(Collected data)
┄┄┄┄┄┄
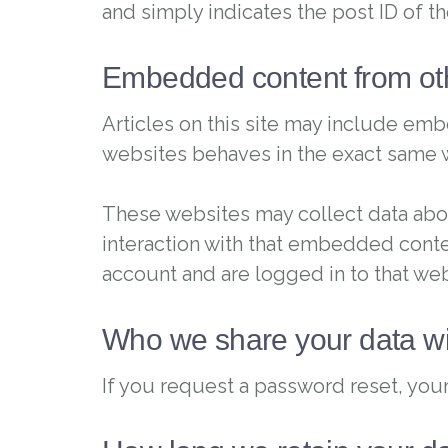
and simply indicates the post ID of the
Embedded content from ot
Articles on this site may include emb
websites behaves in the exact same way
These websites may collect data abou
interaction with that embedded conte
account and are logged in to that web
Who we share your data wi
If you request a password reset, your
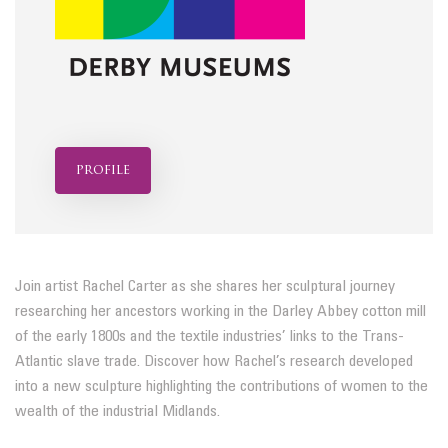
profile
Join artist Rachel Carter as she shares her sculptural journey
researching her ancestors working in the Darley Abbey cotton mill
of the early 1800s and the textile industries’ links to the Trans-
Atlantic slave trade. Discover how Rachel’s research developed
into a new sculpture highlighting the contributions of women to the
wealth of the industrial Midlands.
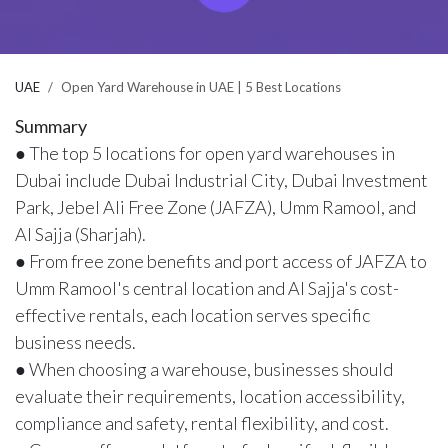
UAE
Open Yard Warehouse in UAE | 5 Best Locations
Summary
● The top 5 locations for open yard warehouses in
Dubai include Dubai Industrial City, Dubai Investment
Park, Jebel Ali Free Zone (JAFZA), Umm Ramool, and
Al Sajja (Sharjah).
● From free zone benefits and port access of JAFZA to
Umm Ramool's central location and Al Sajja's cost-
effective rentals, each location serves specific
business needs.
● When choosing a warehouse, businesses should
evaluate their requirements, location accessibility,
compliance and safety, rental flexibility, and cost.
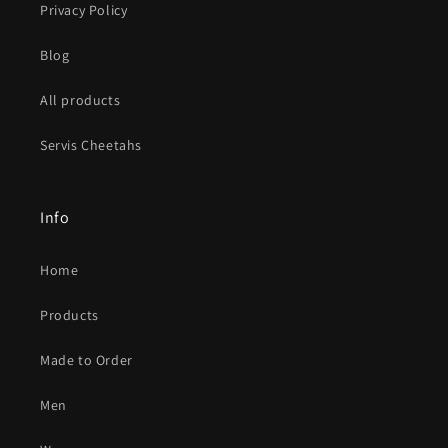
Privacy Policy
Blog
All products
Servis Cheetahs
Info
Home
Products
Made to Order
Men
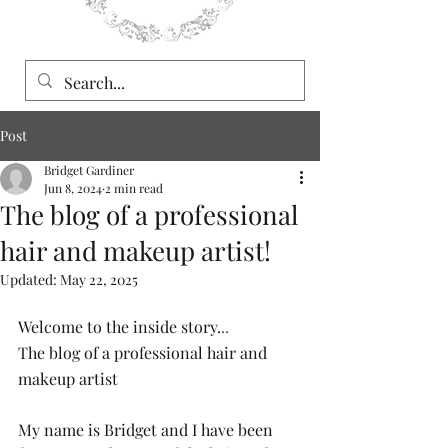
Post
Bridget Gardiner
Jun 8, 2024
2 min read
The blog of a professional
hair and makeup artist!
Updated:
May 22, 2025
Welcome to the inside story.
..
The blog of a professional hair and 
makeup artist
My name is Bridget and I have been 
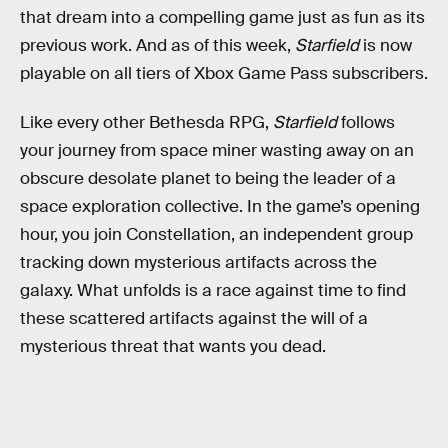
that dream into a compelling game just as fun as its
previous work. And as of this week,
Starfield
is now
playable on all tiers of Xbox Game Pass subscribers.
Like every other Bethesda RPG,
Starfield
follows
your journey from space miner wasting away on an
obscure desolate planet to being the leader of a
space exploration collective. In the game’s opening
hour, you join Constellation, an independent group
tracking down mysterious artifacts across the
galaxy. What unfolds is a race against time to find
these scattered artifacts against the will of a
mysterious threat that wants you dead.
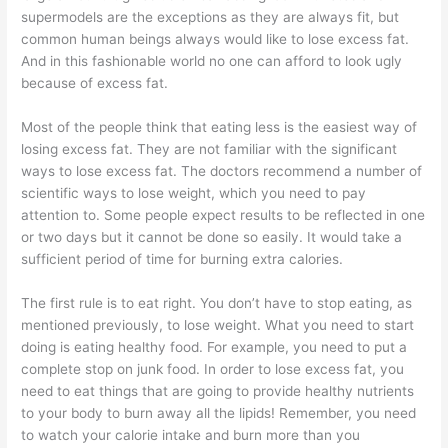
supermodels are the exceptions as they are always fit, but
common human beings always would like to lose excess fat.
And in this fashionable world no one can afford to look ugly
because of excess fat.
Most of the people think that eating less is the easiest way of
losing excess fat. They are not familiar with the significant
ways to lose excess fat. The doctors recommend a number of
scientific ways to lose weight, which you need to pay
attention to. Some people expect results to be reflected in one
or two days but it cannot be done so easily. It would take a
sufficient period of time for burning extra calories.
The first rule is to eat right. You don’t have to stop eating, as
mentioned previously, to lose weight. What you need to start
doing is eating healthy food. For example, you need to put a
complete stop on junk food. In order to lose excess fat, you
need to eat things that are going to provide healthy nutrients
to your body to burn away all the lipids! Remember, you need
to watch your calorie intake and burn more than you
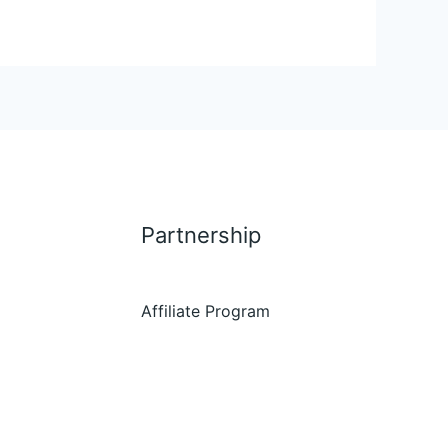
Partnership
Affiliate Program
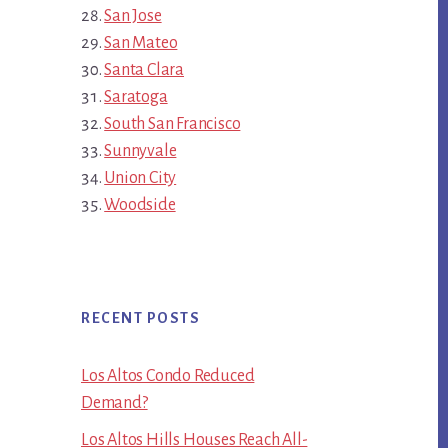
San Jose
San Mateo
Santa Clara
Saratoga
South San Francisco
Sunnyvale
Union City
Woodside
RECENT POSTS
Los Altos Condo Reduced
Demand?
Los Altos Hills Houses Reach All-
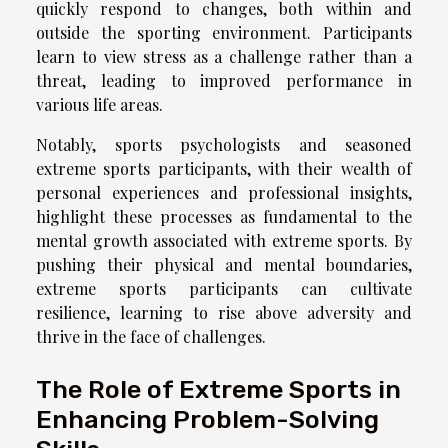
quickly respond to changes, both within and
outside the sporting environment. Participants
learn to view stress as a challenge rather than a
threat, leading to improved performance in
various life areas.
Notably, sports psychologists and seasoned
extreme sports participants, with their wealth of
personal experiences and professional insights,
highlight these processes as fundamental to the
mental growth associated with extreme sports. By
pushing their physical and mental boundaries,
extreme sports participants can cultivate
resilience, learning to rise above adversity and
thrive in the face of challenges.
The Role of Extreme Sports in
Enhancing Problem-Solving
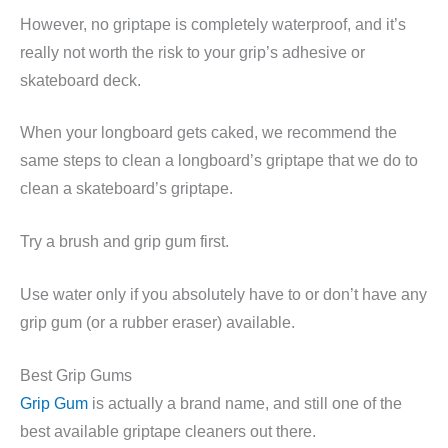
However, no griptape is completely waterproof, and it’s
really not worth the risk to your grip’s adhesive or
skateboard deck.
When your longboard gets caked, we recommend the
same steps to clean a longboard’s griptape that we do to
clean a skateboard’s griptape.
Try a brush and grip gum first.
Use water only if you absolutely have to or don’t have any
grip gum (or a rubber eraser) available.
Best Grip Gums
Grip Gum
is actually a brand name, and still one of the
best available griptape cleaners out there.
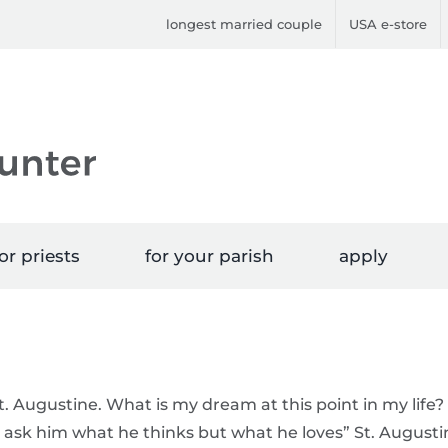
longest married couple
USA e-store
or priests
for your parish
apply
. Augustine. What is my dream at this point in my life?
 ask him what he thinks but what he loves” St. Augusti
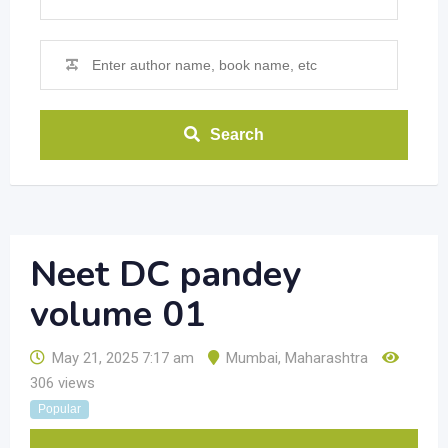
Search
Neet DC pandey
volume 01
May 21, 2025 7:17 am
Mumbai
,
Maharashtra
306 views
Popular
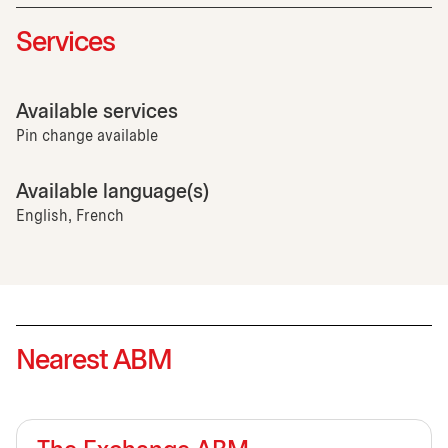
Services
Available services
Pin change available
Available language(s)
English, French
Nearest ABM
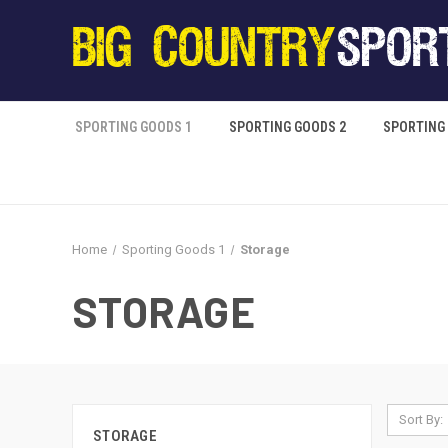
SPORTING GOODS 1
SPORTING GOODS 2
SPORTING
Home
Sporting Goods 1
Storage
STORAGE
Sort By:
STORAGE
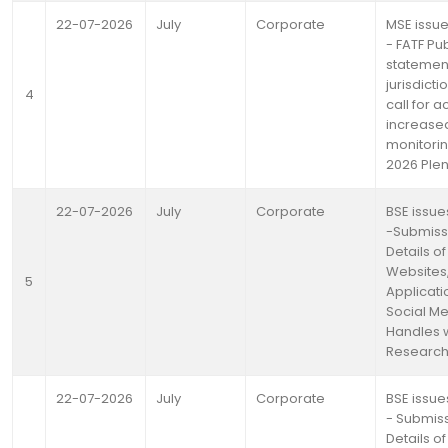
22-07-2026
July
Corporate
MSE issue
- FATF Pub
statemen
jurisdicti
4
call for a
increase
monitorin
2026 Ple
22-07-2026
July
Corporate
BSE issue
-Submiss
Details of
Websites
5
Applicati
Social M
Handles w.
Research
22-07-2026
July
Corporate
BSE issue
- Submiss
Details of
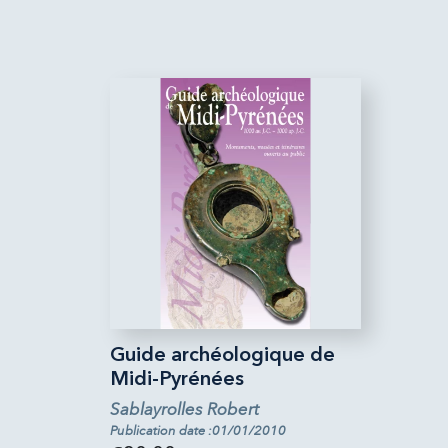
Guide archéologique de
Midi-Pyrénées
Sablayrolles Robert
Publication date :01/01/2010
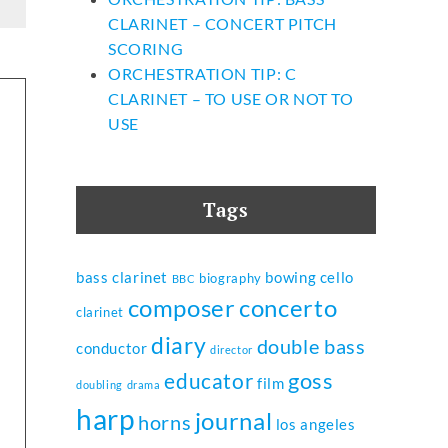
CLARINET – CONCERT PITCH
SCORING
ORCHESTRATION TIP: C
CLARINET – TO USE OR NOT TO
USE
Tags
bass clarinet
bowing
cello
biography
BBC
composer
concerto
clarinet
diary
double bass
conductor
director
goss
educator
film
doubling
drama
harp
journal
horns
los angeles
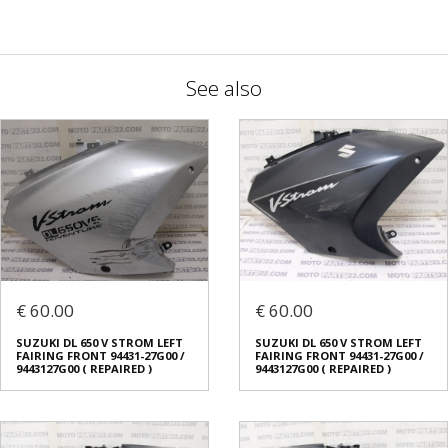
See also
€ 60.00
€ 60.00
SUZUKI DL 650 V STROM LEFT
SUZUKI DL 650 V STROM LEFT
FAIRING FRONT 94431-27G00 /
FAIRING FRONT 94431-27G00 /
9443127G00 ( REPAIRED )
9443127G00 ( REPAIRED )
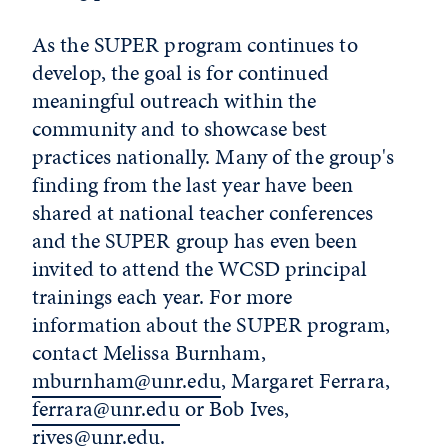
As the SUPER program continues to
develop, the goal is for continued
meaningful outreach within the
community and to showcase best
practices nationally. Many of the group's
finding from the last year have been
shared at national teacher conferences
and the SUPER group has even been
invited to attend the WCSD principal
trainings each year. For more
information about the SUPER program,
contact Melissa Burnham,
mburnham@unr.edu
, Margaret Ferrara,
ferrara@unr.edu
or Bob Ives,
rives@unr.edu
.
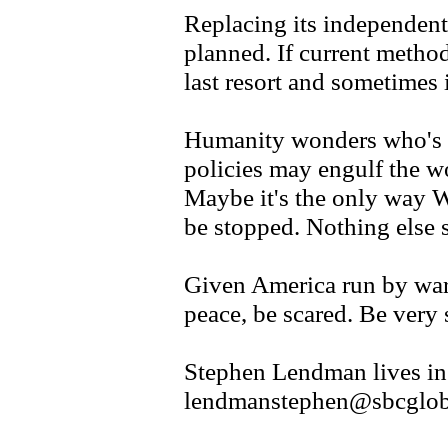
Replacing its independent
planned. If current methods
last resort and sometimes i
Humanity wonders who's 
policies may engulf the wo
Maybe it's the only way W
be stopped. Nothing else 
Given America run by war
peace, be scared. Be very 
Stephen Lendman lives in
lendmanstephen@sbcgloba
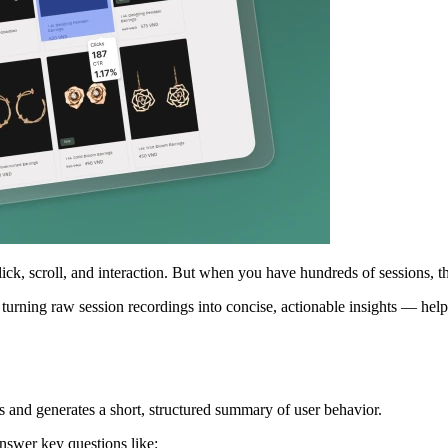
, scroll, and interaction. But when you have hundreds of sessions, the r
 turning raw session recordings into concise, actionable insights — he
 and generates a short, structured summary of user behavior.
nswer key questions like:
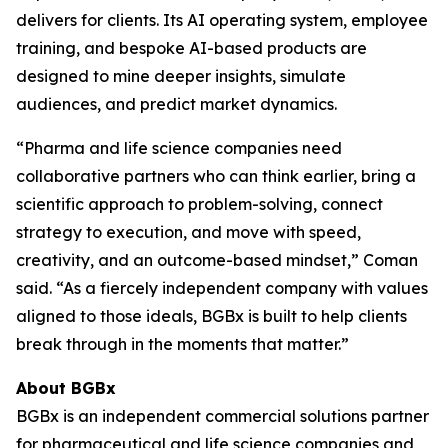
delivers for clients. Its AI operating system, employee
training, and bespoke AI-based products are
designed to mine deeper insights, simulate
audiences, and predict market dynamics.
“Pharma and life science companies need
collaborative partners who can think earlier, bring a
scientific approach to problem-solving, connect
strategy to execution, and move with speed,
creativity, and an outcome-based mindset,” Coman
said. “As a fiercely independent company with values
aligned to those ideals, BGBx is built to help clients
break through in the moments that matter.”
About BGBx
BGBx is an independent commercial solutions partner
for pharmaceutical and life science companies and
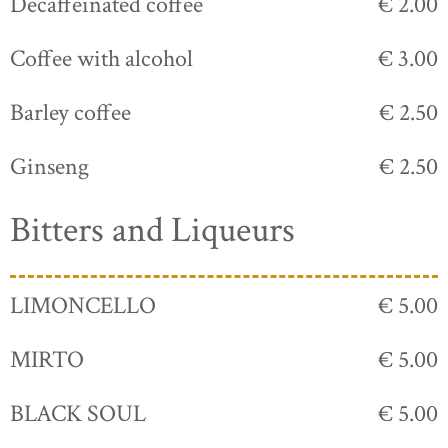
Decaffeinated coffee
€ 2.00
Coffee with alcohol
€ 3.00
Barley coffee
€ 2.50
Ginseng
€ 2.50
Bitters and Liqueurs
LIMONCELLO
€ 5.00
MIRTO
€ 5.00
BLACK SOUL
€ 5.00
┄┄┄┄┄┄
Find all the lines with "against" in the data and copy them.

ANSWER TO THIS EXERCISE
galaxy. What unfolds is a race against time to find
these scattered artifacts against the will of a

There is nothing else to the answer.